* Required action: Could you filter the data below down to the lines that hold the word "української"?

* Listed entries:

*** Block opens ***

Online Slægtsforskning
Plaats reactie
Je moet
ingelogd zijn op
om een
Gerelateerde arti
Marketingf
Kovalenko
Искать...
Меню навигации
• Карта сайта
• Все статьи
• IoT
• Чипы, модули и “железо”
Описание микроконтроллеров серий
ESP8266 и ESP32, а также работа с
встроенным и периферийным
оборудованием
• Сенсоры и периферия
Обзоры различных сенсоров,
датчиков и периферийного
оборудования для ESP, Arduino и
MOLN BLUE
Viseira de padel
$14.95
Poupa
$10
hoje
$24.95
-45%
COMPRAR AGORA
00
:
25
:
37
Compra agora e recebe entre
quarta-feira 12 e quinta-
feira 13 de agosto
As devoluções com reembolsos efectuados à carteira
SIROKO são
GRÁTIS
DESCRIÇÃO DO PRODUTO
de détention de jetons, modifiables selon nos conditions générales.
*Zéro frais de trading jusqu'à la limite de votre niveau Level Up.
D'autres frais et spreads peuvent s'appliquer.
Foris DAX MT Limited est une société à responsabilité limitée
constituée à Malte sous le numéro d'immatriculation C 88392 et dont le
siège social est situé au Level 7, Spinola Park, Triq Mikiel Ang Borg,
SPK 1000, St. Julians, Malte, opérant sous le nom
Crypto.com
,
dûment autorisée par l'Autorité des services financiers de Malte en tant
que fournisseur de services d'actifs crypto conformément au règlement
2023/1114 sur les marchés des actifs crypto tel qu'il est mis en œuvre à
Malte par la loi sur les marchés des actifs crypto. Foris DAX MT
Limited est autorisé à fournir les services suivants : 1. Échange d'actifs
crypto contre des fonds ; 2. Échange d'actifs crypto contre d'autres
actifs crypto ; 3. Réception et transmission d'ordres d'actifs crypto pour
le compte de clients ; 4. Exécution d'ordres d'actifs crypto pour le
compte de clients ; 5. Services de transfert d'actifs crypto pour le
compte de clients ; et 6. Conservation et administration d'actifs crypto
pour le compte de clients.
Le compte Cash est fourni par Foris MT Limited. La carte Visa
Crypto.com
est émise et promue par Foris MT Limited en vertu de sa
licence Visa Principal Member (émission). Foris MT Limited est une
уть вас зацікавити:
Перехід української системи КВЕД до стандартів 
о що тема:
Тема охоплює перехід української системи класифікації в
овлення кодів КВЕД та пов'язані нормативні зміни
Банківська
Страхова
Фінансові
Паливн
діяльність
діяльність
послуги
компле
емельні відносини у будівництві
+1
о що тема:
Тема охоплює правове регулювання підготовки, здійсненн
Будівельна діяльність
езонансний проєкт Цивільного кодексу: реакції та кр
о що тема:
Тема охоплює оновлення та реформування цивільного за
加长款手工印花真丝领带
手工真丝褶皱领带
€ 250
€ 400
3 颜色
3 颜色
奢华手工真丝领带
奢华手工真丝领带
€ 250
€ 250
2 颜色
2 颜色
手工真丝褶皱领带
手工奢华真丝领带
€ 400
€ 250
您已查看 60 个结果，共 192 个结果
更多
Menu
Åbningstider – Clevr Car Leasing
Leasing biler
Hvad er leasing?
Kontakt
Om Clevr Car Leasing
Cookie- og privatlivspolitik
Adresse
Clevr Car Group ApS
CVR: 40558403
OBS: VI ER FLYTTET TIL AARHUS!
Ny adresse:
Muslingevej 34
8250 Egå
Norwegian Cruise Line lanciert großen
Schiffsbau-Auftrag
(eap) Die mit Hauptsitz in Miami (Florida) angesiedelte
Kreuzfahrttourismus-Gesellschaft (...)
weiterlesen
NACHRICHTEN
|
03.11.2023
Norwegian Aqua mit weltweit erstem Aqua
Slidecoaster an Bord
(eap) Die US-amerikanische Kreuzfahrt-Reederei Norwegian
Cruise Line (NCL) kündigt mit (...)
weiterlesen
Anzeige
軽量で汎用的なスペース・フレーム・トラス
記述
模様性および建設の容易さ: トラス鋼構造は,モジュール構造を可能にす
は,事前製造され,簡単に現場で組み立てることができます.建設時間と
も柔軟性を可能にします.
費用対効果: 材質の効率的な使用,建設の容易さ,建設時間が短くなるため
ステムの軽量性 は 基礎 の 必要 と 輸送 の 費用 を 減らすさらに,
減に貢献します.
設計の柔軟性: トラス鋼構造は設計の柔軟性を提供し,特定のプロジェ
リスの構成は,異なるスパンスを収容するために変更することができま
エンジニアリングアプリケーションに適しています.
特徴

*** Block closes ***

* Written solution:
Перехід української системи КВЕД до стандартів 
Тема охоплює перехід української системи класифікації в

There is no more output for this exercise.